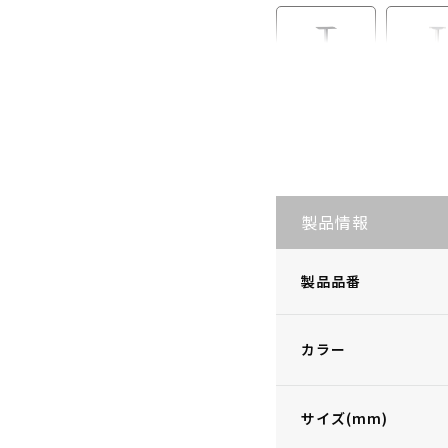
S・LB-I865
S・LB
製品情報
製品品番
カラー
サイズ(mm)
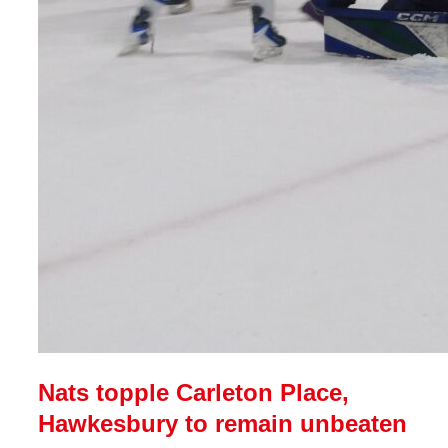
Nats topple Carleton Place,
Hawkesbury to remain unbeaten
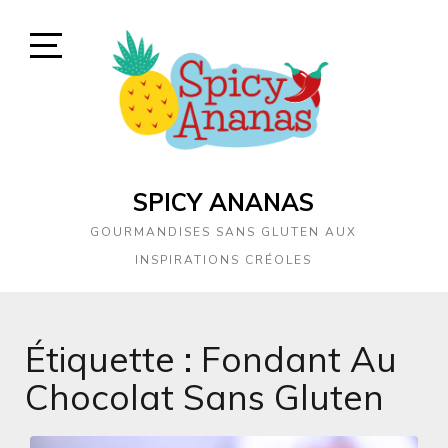
Skip
to
content
Open
Sidebar
SPICY ANANAS
GOURMANDISES SANS GLUTEN AUX
INSPIRATIONS CRÉOLES
Étiquette :
Fondant Au
Chocolat Sans Gluten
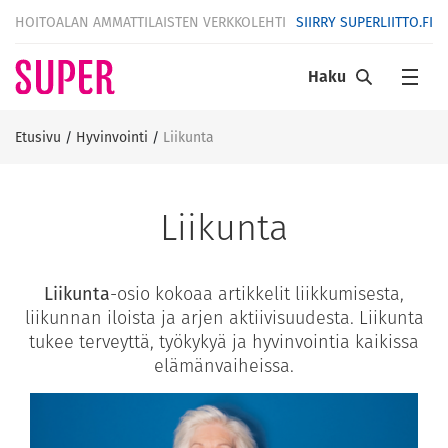
HOITOALAN AMMATTILAISTEN VERKKOLEHTI
SIIRRY SUPERLIITTO.FI
Haku
Etusivu
/
Hyvinvointi
/
Liikunta
Liikunta
Liikunta
-osio kokoaa artikkelit liikkumisesta,
liikunnan iloista ja arjen aktiivisuudesta. Liikunta
tukee terveyttä, työkykyä ja hyvinvointia kaikissa
elämänvaiheissa.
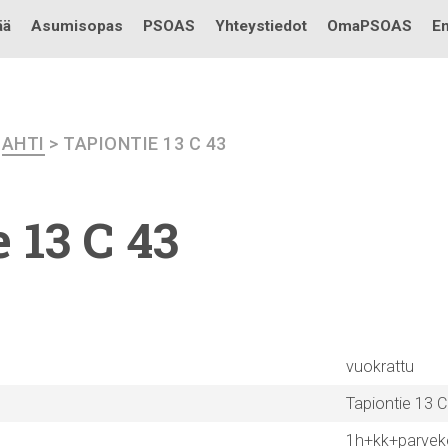
Testi
ää
Asumisopas
PSOAS
Yhteystiedot
OmaPSOAS
En
>
AHTI
> TAPIONTIE 13 C 43
 13 C 43
vuokrattu
Tapiontie 13 C
1h+kk+parvek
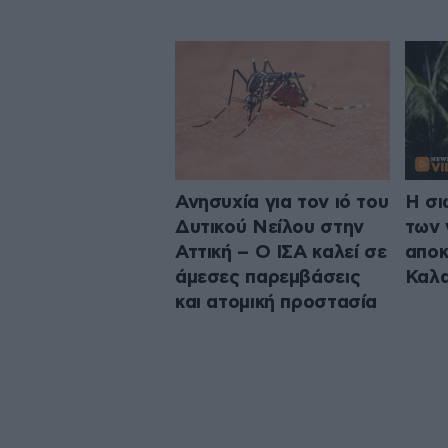
Ανησυχία για τον ιό του
Η σι
Δυτικού Νείλου στην
των 
Αττική – Ο ΙΣΑ καλεί σε
αποκ
άμεσες παρεμβάσεις
Καλα
και ατομική προστασία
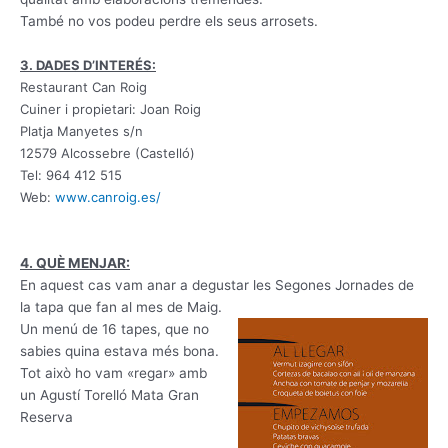
També no vos podeu perdre els seus arrosets.
3. DADES D’INTERÉS:
Restaurant Can Roig
Cuiner i propietari: Joan Roig
Platja Manyetes s/n
12579 Alcossebre (Castelló)
Tel: 964 412 515
Web:
www.canroig.es/
4. QUÈ MENJAR:
En aquest cas vam anar a degustar les Segones Jornades de
la tapa que fan al mes de Maig.
Un menú de 16 tapes, que no
sabies quina estava més bona.
Tot això ho vam «regar» amb
un Agustí Torelló Mata Gran
Reserva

## [Problem requirements]
Restate each record from above word for word, excluding any picture it holds.

## [Task solution]
S・LB-I865
S・LB
製品情報
製品品番
カラー
サイズ(mm)
Nats topple Carleton Place,
Hawkesbury to remain unbeaten
Skip
to
content
Open
Sidebar
SPICY ANANAS
GOURMANDISES SANS GLUTEN AUX
INSPIRATIONS CRÉOLES
Étiquette :
Fondant Au
Chocolat Sans Gluten
HOITOALAN AMMATTILAISTEN VERKKOLEHTI
SIIRRY SUPERLIITTO.FI
Haku
Etusivu
/
Hyvinvointi
/
Liikunta
Liikunta
Liikunta
-osio kokoaa artikkelit liikkumisesta,
liikunnan iloista ja arjen aktiivisuudesta. Liikunta
tukee terveyttä, työkykyä ja hyvinvointia kaikissa
elämänvaiheissa.
Testi
ää
Asumisopas
PSOAS
Yhteystiedot
OmaPSOAS
En
>
AHTI
> TAPIONTIE 13 C 43
 13 C 43
vuokrattu
Tapiontie 13 C
1h+kk+parvek
Ανησυχία για τον ιό του
Η σι
Δυτικού Νείλου στην
των 
Αττική – Ο ΙΣΑ καλεί σε
αποκ
άμεσες παρεμβάσεις
Καλα
και ατομική προστασία
També no vos podeu perdre els seus arrosets.
3. DADES D’INTERÉS:
Restaurant Can Roig
Cuiner i propietari: Joan Roig
Platja Manyetes s/n
12579 Alcossebre (Castelló)
Tel: 964 412 515
Web:
www.canroig.es/
4. QUÈ MENJAR:
En aquest cas vam anar a degustar les Segones Jornades de
la tapa que fan al mes de Maig.
Un menú de 16 tapes, que no
sabies quina estava més bona.
Tot això ho vam «regar» amb
un Agustí Torelló Mata Gran
Reserva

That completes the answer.